

Week 2: Vectors are Objects that Move Around Space

In this module, we will look at the types operations we can do with vectors - finding the modulus or magnitude (size), finding the angle between vectors (dot or inner product) and projecting one vector onto another. We will then examine how the entries describing a vector will depend on what vectors we use to define the axes - the basis. That will then let us determine whether a proposed set of basis vectors are linearly independent.

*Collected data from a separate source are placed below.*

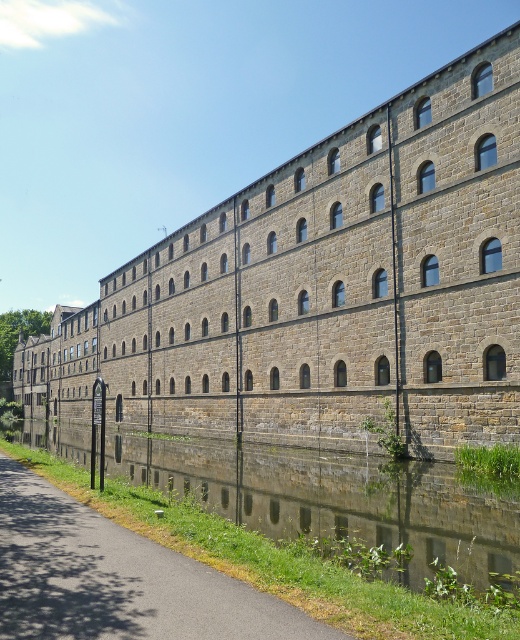 From the picture: You are standing on the smooth asphalt path at lower center and want to take a photo of the brown stone building at center. Since the path is in front of the building, will the building be visible in your photo?

The brown stone building at center is positioned over smooth asphalt path at lower center, so the building will be visible in the photo because it is elevated above the path.

You are standing on the smooth asphalt path at lower center and want to take a photo of the brown stone building at center. Since the building is much taller than the path, will you need to tilt your camera upwards to capture the entire building in the photo?

Yes, because the brown stone building at center is much taller than the smooth asphalt path at lower center, you will need to tilt your camera upwards to capture the entire building in the photo.

You are planning to take a photo of the brown stone building at center and the smooth asphalt path at lower center. Since you want both objects to be clearly visible in the frame, which object should you focus on to ensure proper focus given their sizes?

The brown stone building at center is larger in size than the smooth asphalt path at lower center, so you should focus on the brown stone building at center to ensure proper focus since larger objects require focusing on them to capture details clearly.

This will complete our examination of vectors, allowing us to move on to matrices and then to begin solving linear algebra problems.

Learning Objectives

Calculate basic operations (dot product, modulus, negation) on vectors
Calculate a change of basis
Recall linear independence
Identify a linearly independent basis and relate this to the dimensionality of the space

Finding the size of a vector, its angle, and projection

Tip

It is probably worth it to watch this 3Blue1Brown video first before reading through this section. However, be warned, it is the most confusing one in the series. If you want even more practice, check out this Khan Academy track.

Modulus & inner product

Previously we looked at the two main vector operations of addition and scaling by a number (multiplication by a scalar). As it turns out, those are really the only operations we need to be able to do in order define something as a vector.

Now, we can move on to define two new ideas: the length of a vector, also called its size, and the dot product of a vector, also called its inner, scalar or projection product.

Note

The dot product is a huge and amazing concept in linear algebra with a huge number of implications. We'll only be able to touch on a few parts of it here, but enjoy. It's one of the most beautiful parts of linear algebra.

Length of a vector

Lets define a vector $r$ using the basis vectors we introduced earlier, $i$ and $j$ ,

$r = a i + b j = \begin{bmatrix} a \\\ b \end{bmatrix}$

To calculate the length of $r$ , also called the norm $\vert r\vert$ (or $\Vert r\Vert$ ), we could imagine drawing a triangle, with our vector $r$ as the hypotenuse:

vector_length

Note

The length, magnitude, modulus and norm of a vector are all the same thing, and just represent a difference in terminology. If we are thinking of a vector as representing the line segment from the origin to a given point (i.e., the geometric interpretation), we may interpret the norm as the length of this line segment. If we are thinking of a vector as representing a physical quantity like acceleration or velocity, we may interpret the norm as the magnitude of this quantity (how "large" it is, regardless of its direction).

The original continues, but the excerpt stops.